Duncan took a few seconds
to answer, but all he said was, ‘That’s very thoughtful of you, Mr Brunetti. I’ll
tell the Captain to ask for you.’

 

‘Yes. Do,’ Brunetti said
and hung up without waiting for the other man to say goodbye. His tone, he
realized without regret, had been too strong; as often happened with him, he
had allowed himself to be sucked into resentment by what he thought lay between
the lines of what he heard. In the past, both during Interpol seminars that had
included Americans and during three months of training in Washington, he had
often come up against this national sense of moral superiority, this belief so
common among Americans that it had somehow been given to them to serve as a
glistening moral light in a world dark with error. Perhaps that was not the
case here; perhaps he was misinterpreting Duncan’s tone, and the captain had
meant to do no more than help Brunetti avoid embarrassment. It’so, then his
response had certainly done everything possible to confirm any cliché about
hot-blooded, thin-skinned Italians.

 

Shaking his head in
chagrin, he dialled an outside line and then his home number.

 

‘Pronto,’
Paola responded after
three rings.

 

‘This time I called,’ he
said without introduction.

 

‘Which means you’ll be
late.’

 

‘I’ve got to go to
Piazzale Roma to meet an American captain who’s coming from Vicenza to identify
the body. I shouldn’t be too late, not much past nine. She’s supposed to get
here by seven.’

 

‘She?’

 

‘Yes,
she,’
Brunetti
said. ‘My reaction was the same. She’s also a doctor.’

 

‘It is a world of miracles
in which we live,’ Paola said. ‘Both a captain and a doctor. She had better be
very good at both because she’s making you miss polenta and liver.’ It was one
of his favourites, and she had probably made it because he had missed lunch.

 

‘I’ll eat when I get
back.’

 

‘All right, I’ll feed the
kids and wait for you.’

 

‘Thanks, Paola.
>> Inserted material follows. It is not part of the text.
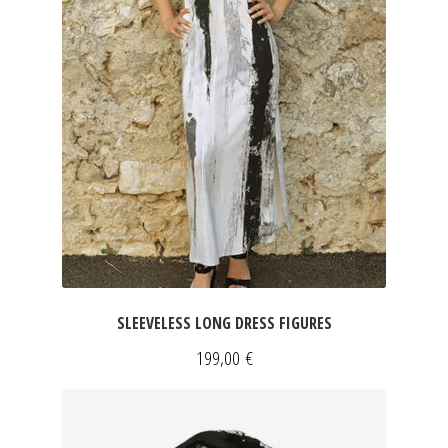
SLEEVELESS LONG DRESS FIGURES
199,00
€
I won’t
be late.’

 

‘I’ll wait,’ she said and
replaced the receiver.

 

As soon as the line was
clear, he called down to the second floor and asked if Bonsuan had come back
yet. The pilot was just coming in, and Brunetti asked that he come up to his
office.

 

A few minutes later,
Danilo Bonsuan came into Brunetti’s office. Rough-hewn and robust, he looked
like a man who lived on the water but who would never think of drinking the stuff.
Brunetti pointed to the chair in front of his desk. Bonsuan lowered himself
into the chair, stiff-jointed after decades on board and around boats. Brunetti
knew better than to expect him to volunteer information, not because he was
reluctant but simply because he didn’t have the habit of speaking unless there
was some practical purpose to be served by doing so.